## Work instructions
Copy the entries exactly, leaving out nothing.

··· The input ···

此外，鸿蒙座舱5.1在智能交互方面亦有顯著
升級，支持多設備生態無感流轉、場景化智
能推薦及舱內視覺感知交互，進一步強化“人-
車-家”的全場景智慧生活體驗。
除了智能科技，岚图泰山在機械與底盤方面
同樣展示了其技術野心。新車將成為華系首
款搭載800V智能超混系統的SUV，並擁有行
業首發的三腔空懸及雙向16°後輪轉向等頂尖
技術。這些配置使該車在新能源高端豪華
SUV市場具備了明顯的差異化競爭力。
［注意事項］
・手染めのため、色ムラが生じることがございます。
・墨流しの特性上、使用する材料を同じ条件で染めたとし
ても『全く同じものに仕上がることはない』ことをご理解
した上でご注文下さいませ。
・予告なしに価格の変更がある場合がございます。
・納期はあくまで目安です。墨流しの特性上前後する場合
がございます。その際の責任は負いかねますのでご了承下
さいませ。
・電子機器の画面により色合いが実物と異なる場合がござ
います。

···

## Task output
此外，鸿蒙座舱5.1在智能交互方面亦有顯著
升級，支持多設備生態無感流轉、場景化智
能推薦及舱內視覺感知交互，進一步強化“人-
車-家”的全場景智慧生活體驗。
除了智能科技，岚图泰山在機械與底盤方面
同樣展示了其技術野心。新車將成為華系首
款搭載800V智能超混系統的SUV，並擁有行
業首發的三腔空懸及雙向16°後輪轉向等頂尖
技術。這些配置使該車在新能源高端豪華
SUV市場具備了明顯的差異化競爭力。
［注意事項］
・手染めのため、色ムラが生じることがございます。
・墨流しの特性上、使用する材料を同じ条件で染めたとし
ても『全く同じものに仕上がることはない』ことをご理解
した上でご注文下さいませ。
・予告なしに価格の変更がある場合がございます。
・納期はあくまで目安です。墨流しの特性上前後する場合
がございます。その際の責任は負いかねますのでご了承下
さいませ。
・電子機器の画面により色合いが実物と異なる場合がござ
います。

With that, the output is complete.